Work instructions. The expected output is every record below, transcribed exactly, with the pictures left out.

──────── Exercise inputs ────────

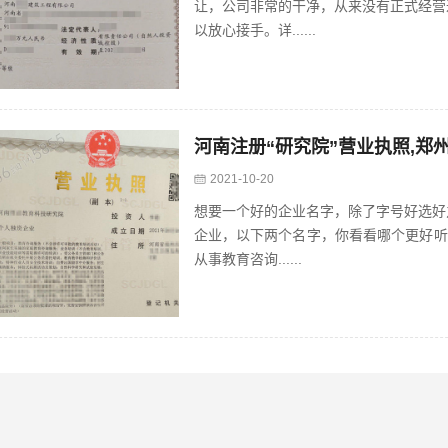
让，公司非常的干净，从来没有正式经营
以放心接手。详......
河南注册“研究院”营业执照,郑
2021-10-20
想要一个好的企业名字，除了字号好选好
企业，以下两个名字，你看看哪个更好听
从事教育咨询......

────────

Solution below.
让，公司非常的干净，从来没有正式经营
以放心接手。详......
河南注册“研究院”营业执照,郑
2021-10-20
想要一个好的企业名字，除了字号好选好
企业，以下两个名字，你看看哪个更好听
从事教育咨询......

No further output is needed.